You may need to experiment before you begin to focus your efforts. There’s no magic wand you can wave to see immediate results – rather, purposeful experimentation will give you valuable data which can be used to hone your lead generation efforts.
But remember, that whilst being proactive and visible is important, quality will always trump quantity. A great piece of long-form evergreen content on a topic which is really important to your audience can deliver high-quality web traffic for years, whereas you can easily spend hundreds of pounds on AdWords to get the same amount of traffic which is lost as soon as you stop spending. Equally, a well-managed LinkedIn profile is likely to perform better than a scatter-gun approach on every social media platform.
Set goals and measurement criteria
It’s true that the value of some digital marketing activity cannot be easily measured. However, when you’re aiming for high quality leads, you’ll need to set some goals which can be analysed for ROI. The aim, after all, is to find out what resonates most strongly with your audience so you can do more of what works and less of what doesn’t.
There’s nothing more satisfying than purposeful marketing, so it pays to be discerning when it comes to measuring ROI. Using social media or running a PR campaign to drive traffic to your website is all well and good but not all web traffic is good web traffic. Measurement can be further complicated by the fact that in the B2B world a sale can take time and several steps to achieve. Frequently, digital marketing activity will need to generate a lead and then sit behind the telesales or field sales team, with a website, digital assets, and quality content being used to back-up the message of trust to a prospect.
Because people are an expensive resource, at Goldcrest we’re well aware of the need to nurture quality over quantity as far as we can.
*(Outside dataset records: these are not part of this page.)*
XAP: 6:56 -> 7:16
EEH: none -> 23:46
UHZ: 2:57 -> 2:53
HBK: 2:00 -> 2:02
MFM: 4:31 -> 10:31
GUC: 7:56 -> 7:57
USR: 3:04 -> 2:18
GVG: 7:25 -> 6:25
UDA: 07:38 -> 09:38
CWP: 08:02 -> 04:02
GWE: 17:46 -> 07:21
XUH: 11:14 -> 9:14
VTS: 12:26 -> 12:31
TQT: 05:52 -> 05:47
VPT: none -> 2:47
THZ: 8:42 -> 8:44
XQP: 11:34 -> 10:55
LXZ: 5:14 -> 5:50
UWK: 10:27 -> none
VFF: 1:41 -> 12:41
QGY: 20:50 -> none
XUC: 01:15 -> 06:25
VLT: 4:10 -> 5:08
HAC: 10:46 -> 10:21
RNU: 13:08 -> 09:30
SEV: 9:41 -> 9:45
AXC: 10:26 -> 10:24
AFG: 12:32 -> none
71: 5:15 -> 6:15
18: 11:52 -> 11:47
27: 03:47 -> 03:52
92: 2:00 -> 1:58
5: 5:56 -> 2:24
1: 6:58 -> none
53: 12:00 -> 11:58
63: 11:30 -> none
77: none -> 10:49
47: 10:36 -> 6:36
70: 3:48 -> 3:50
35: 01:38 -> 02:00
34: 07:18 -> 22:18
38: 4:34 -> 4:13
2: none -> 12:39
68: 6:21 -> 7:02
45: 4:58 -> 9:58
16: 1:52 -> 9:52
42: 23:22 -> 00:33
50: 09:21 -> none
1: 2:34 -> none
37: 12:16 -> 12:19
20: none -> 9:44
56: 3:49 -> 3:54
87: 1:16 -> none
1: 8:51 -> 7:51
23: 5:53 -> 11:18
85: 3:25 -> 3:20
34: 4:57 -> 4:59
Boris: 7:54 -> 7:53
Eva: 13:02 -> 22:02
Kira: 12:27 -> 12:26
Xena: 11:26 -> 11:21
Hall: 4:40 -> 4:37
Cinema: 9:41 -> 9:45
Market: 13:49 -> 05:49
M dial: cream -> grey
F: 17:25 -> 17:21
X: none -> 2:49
This means we have to be targeted in our marketing output to reach the people who can be best served by our clients. And we have to ensure there’s a smooth transition from digital marketing channels to the sales team to nurture leads and pass them through efficiently with the appropriate marketing support.
Use your data to refine your strategy
The final piece of the jigsaw is to use data to continuously increase the impact of your marketing. This involves gathering data over a period of time and identifying the tactics which deliver the best leads – those which convert the quickest and/or are of the highest value. Over a relatively short period, it will be possible to gather enough data to glean reliable insights.
Knowledge is power.
For example, what drives web traffic but not conversions? Which landing pages generate the most interest? Which forms or call to action buttons generate the most enquiries? Which topics see the highest open rates on your email campaigns? What sort of social media posts get the most engagement? What keywords are most valuable?
Taking time to analyse what your data is telling you will mean you can refine the strategy and focus your efforts on doing the mix of activity that delivers the best return. You should be able to assess the cost of your digital marketing efforts against the cost of generating and converting a lead.
There are, of course, lots of hard-to-measure benefits from digital marketing. Increased brand awareness and an authoritative market position are just two of the less tangible results of an effective strategy (though these goals should also generate leads, time and repetition come into play). However, thinking about your goals and using data to identify what works best means you can be much more effective. And that, above anything, is what every business needs in return for its marketing investment.